La femme n’a pas le beau rôle dans Voici le Temps des Assassins, c’est le moins que l’on puisse écrire. Catherine est une destructrice, une diablesse qui cache bien des choses et ira jusqu’au bout dans sa folie. La mère d’André , interprétée par Germaine Kerjean (dont vous connaissez obligatoirement la voix : elle fut celle de la reine de cœur dans Alice au Pays des Merveilles), n’est pas spécialement sympathique, notamment armée d’un fouet dans une séquence plus que puissante pour l’époque, où elle tente de « dresser » une Catherine en voie de devenir incontrôlable.

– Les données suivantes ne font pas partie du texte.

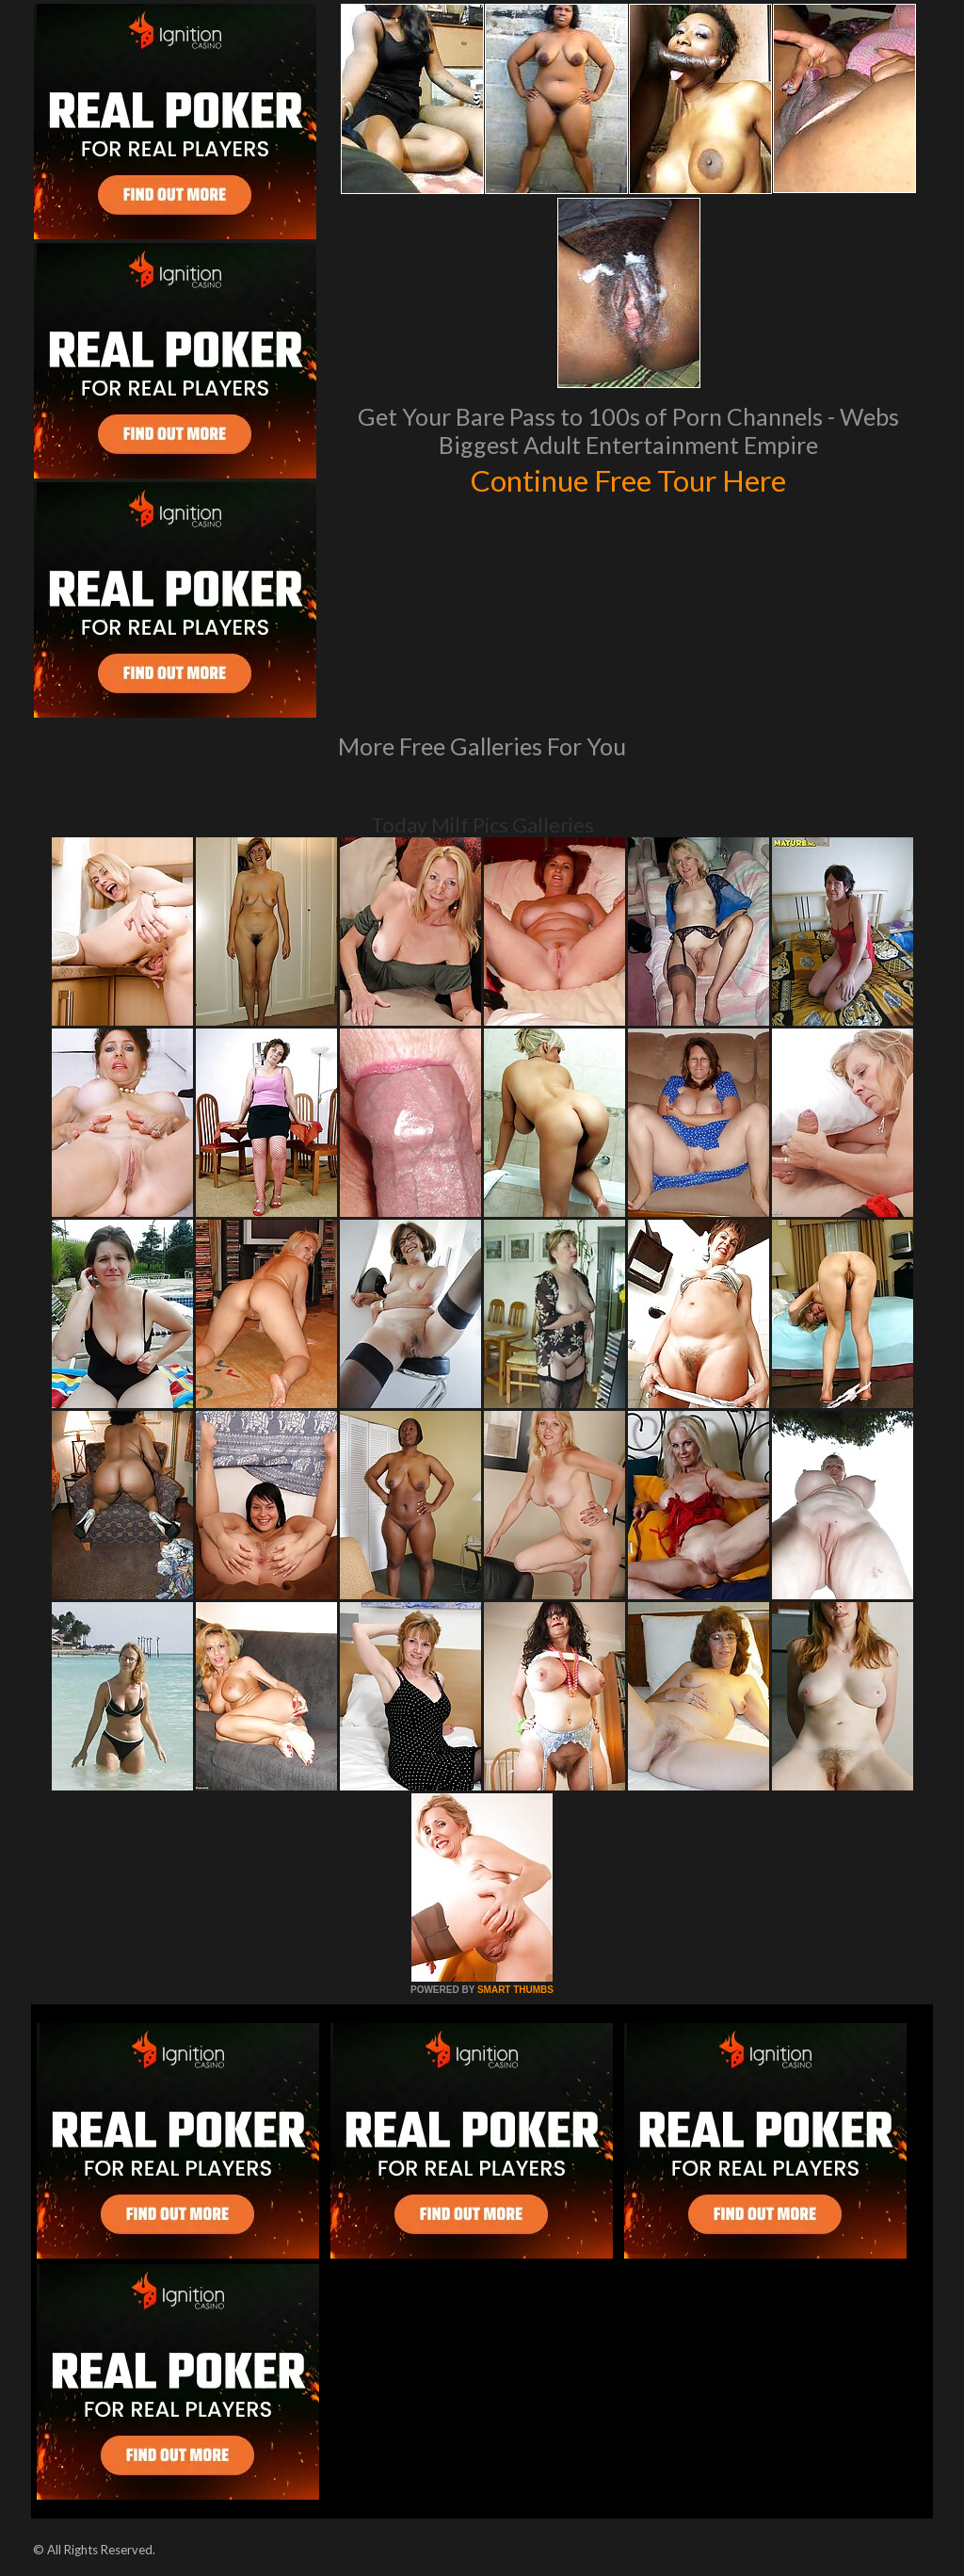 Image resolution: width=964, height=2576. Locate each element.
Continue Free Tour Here (628, 478)
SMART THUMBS (515, 1990)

Voici le Temps des Assassins n’est pourtant jamais misogyne, tant le réalisateur ne juge pas ses personnages à l’aune de leur sexe mais de leur humanité, ce qui est une constante dans son œuvre. Rien ne peut fonctionner comme prévu dans ce récit d’un nihilisme absolu, qui ne peut que se terminer par une image dramatique qui s’imprime durablement sur nos rétines.
Comme écrit plus haut, Voici le Temps des Assassins fut sans doute le film de Julien Duvivier le plus apprécié par la Nouvelle Vague. Ce qui ne veut rien dire en soit, mais tout de même l’on pouvait être étonné par une telle position. Si nous regrettons que Duvivier ait fait l’objet de critiques systématiques et très partisanes, forcé de constater que l’œuvre ici traitée est sans doute la plus marquante de son auteur. Que ce soit dans son fondamental, mais aussi côté esthétique. Le metteur en scène confirme son obsession du cadre propre, et a dorénavant les moyens technique de multiplier les mouvements de caméra, ce dont il ne se prive pas, toujours dans l’optique de mettre en valeur l’action et non par simple goût du beau. En résulte un formel justifié, plaisant car jamais m’as-tu-vu. Ainsi, Voici le Temps des Assassins est sans doute le plus conseillé des films de Duvivier, sans aucun doute son plus pessimiste, qui propulse le style de son auteur au sommet de ses capacités. Un grand film.